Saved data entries

▽

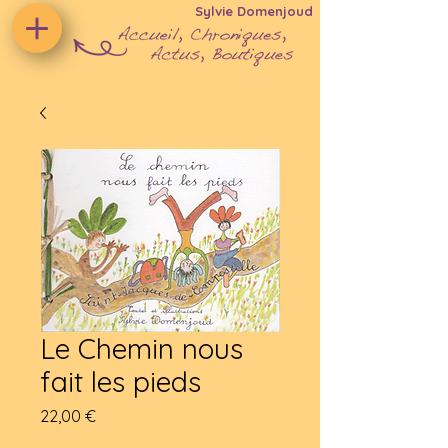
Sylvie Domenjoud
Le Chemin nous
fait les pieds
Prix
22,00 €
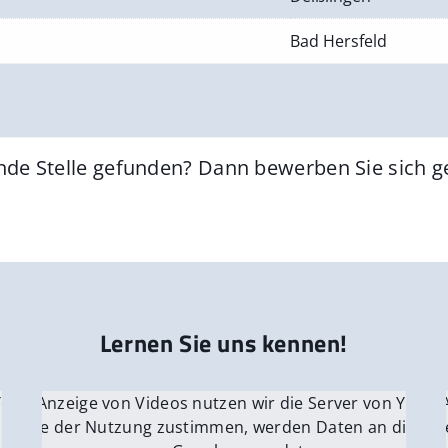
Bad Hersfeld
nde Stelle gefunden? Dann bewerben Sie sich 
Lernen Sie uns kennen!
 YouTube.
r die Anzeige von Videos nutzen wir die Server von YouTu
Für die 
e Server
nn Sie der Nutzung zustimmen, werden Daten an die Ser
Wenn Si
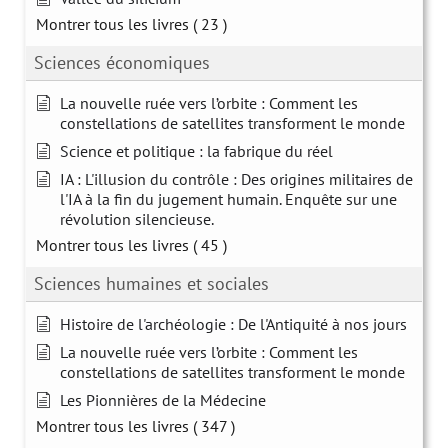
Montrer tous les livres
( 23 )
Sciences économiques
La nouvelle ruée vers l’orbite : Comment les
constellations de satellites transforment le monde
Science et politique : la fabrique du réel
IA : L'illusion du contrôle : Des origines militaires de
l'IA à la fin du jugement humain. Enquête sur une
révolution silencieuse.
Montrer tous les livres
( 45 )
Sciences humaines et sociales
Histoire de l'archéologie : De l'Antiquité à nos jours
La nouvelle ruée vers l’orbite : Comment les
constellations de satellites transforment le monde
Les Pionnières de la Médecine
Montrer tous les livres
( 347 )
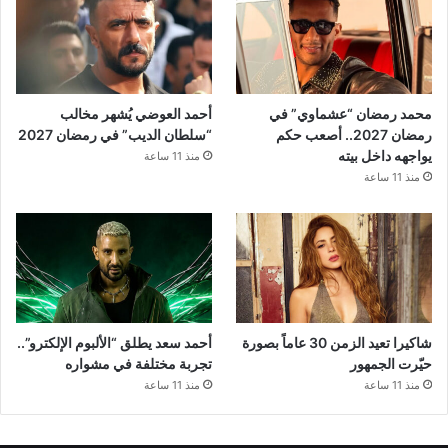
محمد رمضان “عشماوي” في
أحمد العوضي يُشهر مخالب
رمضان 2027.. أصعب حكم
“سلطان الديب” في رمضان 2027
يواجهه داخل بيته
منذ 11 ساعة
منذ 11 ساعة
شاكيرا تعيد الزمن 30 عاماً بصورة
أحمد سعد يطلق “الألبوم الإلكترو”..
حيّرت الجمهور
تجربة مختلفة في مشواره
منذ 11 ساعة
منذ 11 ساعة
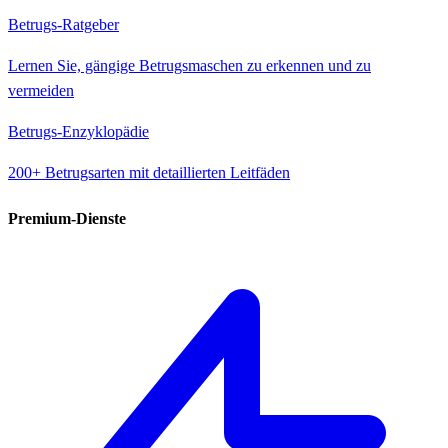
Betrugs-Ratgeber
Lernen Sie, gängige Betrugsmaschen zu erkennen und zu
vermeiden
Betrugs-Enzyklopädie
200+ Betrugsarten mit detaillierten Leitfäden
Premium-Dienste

△
▽

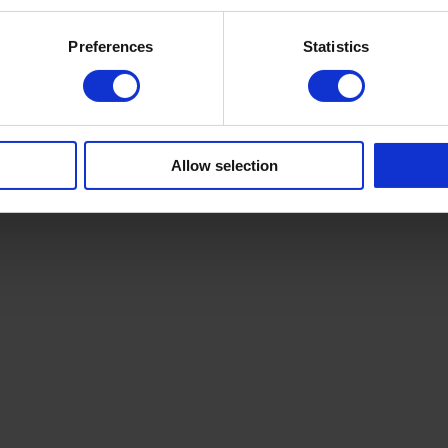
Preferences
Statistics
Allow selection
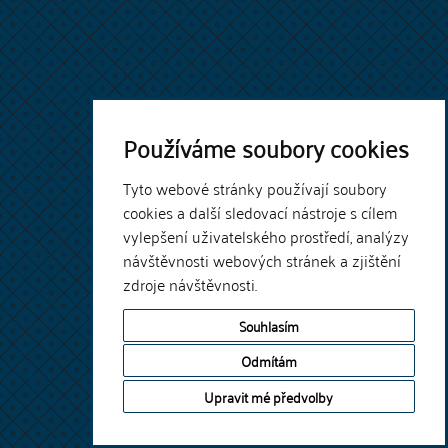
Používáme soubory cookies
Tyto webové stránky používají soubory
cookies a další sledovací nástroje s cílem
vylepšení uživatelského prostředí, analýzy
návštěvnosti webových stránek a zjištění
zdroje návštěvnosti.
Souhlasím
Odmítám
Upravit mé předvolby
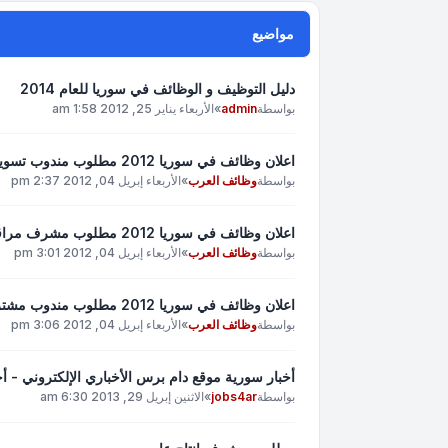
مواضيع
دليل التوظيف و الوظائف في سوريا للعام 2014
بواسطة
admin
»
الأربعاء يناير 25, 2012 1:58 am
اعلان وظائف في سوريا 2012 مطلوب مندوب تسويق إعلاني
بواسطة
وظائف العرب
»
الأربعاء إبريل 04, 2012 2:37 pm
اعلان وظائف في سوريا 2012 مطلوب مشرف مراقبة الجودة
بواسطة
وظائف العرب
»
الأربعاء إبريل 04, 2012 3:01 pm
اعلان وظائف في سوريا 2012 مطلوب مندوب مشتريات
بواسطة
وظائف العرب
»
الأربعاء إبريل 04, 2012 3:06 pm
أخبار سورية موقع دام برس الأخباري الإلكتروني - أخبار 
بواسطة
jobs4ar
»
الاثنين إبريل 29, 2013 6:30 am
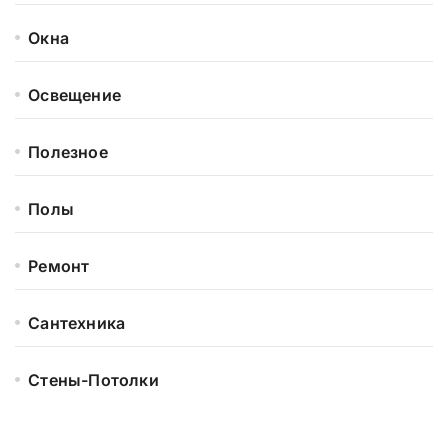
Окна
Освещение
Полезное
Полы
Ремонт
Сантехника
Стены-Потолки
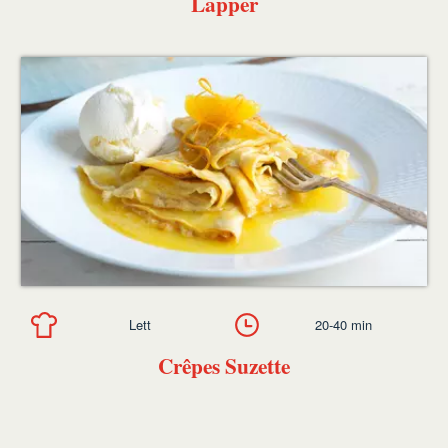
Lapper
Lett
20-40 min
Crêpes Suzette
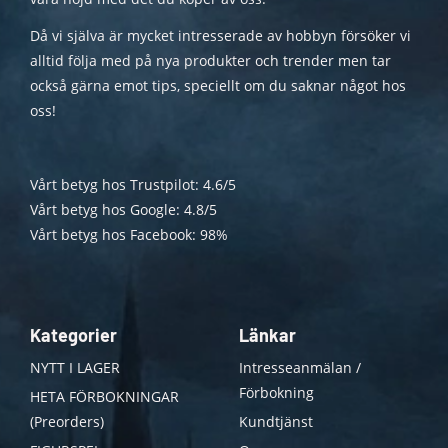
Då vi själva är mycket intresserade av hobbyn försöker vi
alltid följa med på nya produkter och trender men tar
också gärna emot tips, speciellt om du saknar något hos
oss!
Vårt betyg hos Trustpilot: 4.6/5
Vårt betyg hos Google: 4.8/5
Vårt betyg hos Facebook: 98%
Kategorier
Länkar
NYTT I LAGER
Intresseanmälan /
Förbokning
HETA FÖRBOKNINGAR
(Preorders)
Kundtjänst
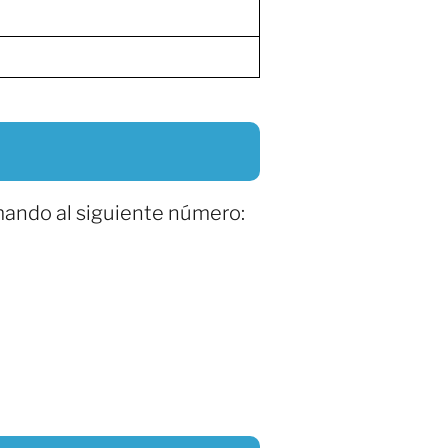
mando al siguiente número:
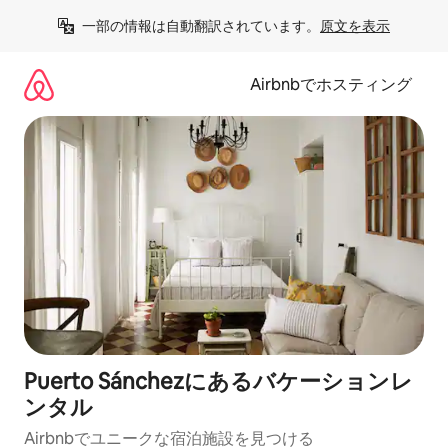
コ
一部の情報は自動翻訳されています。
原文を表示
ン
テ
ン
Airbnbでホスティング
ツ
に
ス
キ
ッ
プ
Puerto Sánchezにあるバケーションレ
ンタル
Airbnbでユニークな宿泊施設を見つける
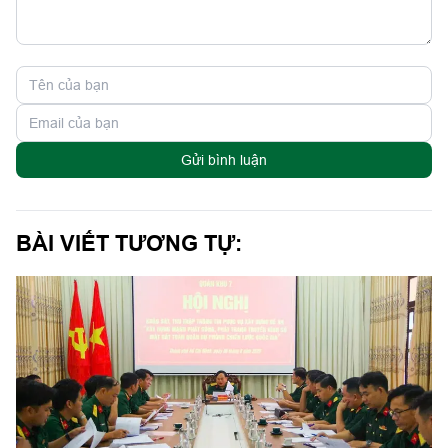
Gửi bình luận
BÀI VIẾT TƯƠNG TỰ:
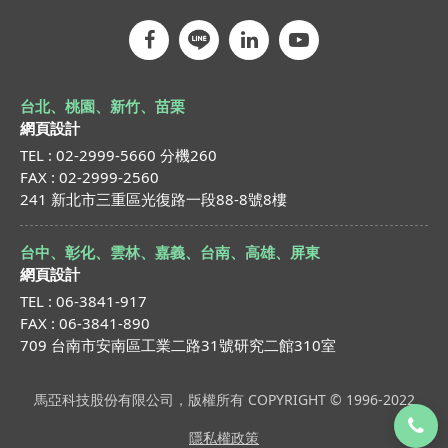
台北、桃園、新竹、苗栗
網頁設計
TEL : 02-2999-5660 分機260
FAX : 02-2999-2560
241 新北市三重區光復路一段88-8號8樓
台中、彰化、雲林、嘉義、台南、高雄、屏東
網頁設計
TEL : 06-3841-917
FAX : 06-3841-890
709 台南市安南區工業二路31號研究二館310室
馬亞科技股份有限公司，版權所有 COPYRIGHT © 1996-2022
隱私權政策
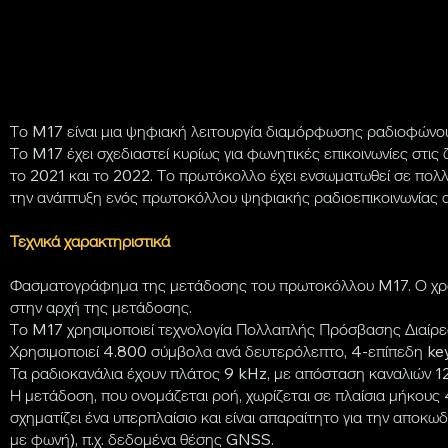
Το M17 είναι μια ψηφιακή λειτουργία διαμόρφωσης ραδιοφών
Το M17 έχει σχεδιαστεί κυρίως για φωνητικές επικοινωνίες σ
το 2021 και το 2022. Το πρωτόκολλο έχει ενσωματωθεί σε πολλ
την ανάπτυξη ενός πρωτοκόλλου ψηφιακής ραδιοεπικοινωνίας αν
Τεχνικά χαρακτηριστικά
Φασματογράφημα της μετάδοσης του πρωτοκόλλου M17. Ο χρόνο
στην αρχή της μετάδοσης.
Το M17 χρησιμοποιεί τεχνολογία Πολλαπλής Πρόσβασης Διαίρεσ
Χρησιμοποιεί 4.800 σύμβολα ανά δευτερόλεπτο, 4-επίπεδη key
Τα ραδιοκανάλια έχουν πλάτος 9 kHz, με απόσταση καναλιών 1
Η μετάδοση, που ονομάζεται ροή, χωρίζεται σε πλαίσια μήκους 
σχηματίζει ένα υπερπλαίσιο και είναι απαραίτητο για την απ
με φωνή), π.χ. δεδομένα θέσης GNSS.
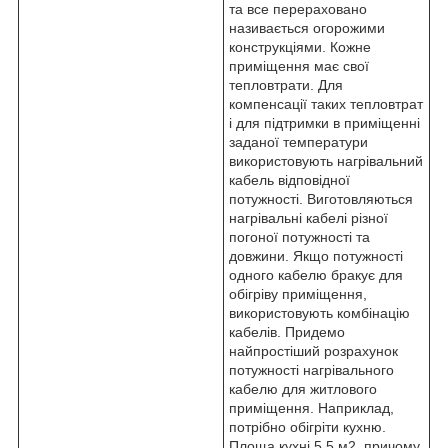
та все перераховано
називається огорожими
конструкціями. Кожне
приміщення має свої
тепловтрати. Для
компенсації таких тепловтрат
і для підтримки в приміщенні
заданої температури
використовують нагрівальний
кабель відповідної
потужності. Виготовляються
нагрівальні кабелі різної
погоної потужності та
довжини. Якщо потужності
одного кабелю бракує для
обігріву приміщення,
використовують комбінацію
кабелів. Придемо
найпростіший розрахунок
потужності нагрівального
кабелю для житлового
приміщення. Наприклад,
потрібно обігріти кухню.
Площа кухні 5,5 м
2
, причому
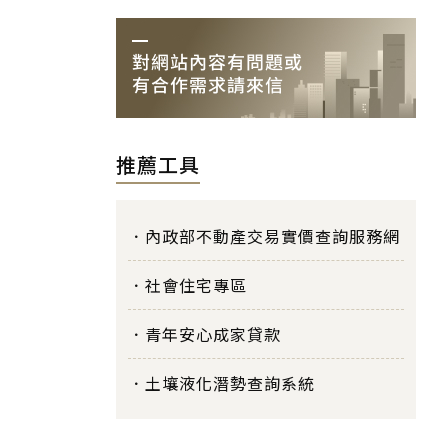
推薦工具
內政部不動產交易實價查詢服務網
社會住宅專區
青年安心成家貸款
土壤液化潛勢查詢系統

△

The answer must consist of each line from the data that includes the string "návštěvnosti".

návštěvnosti webových stránek a zjištění
zdroje návštěvnosti.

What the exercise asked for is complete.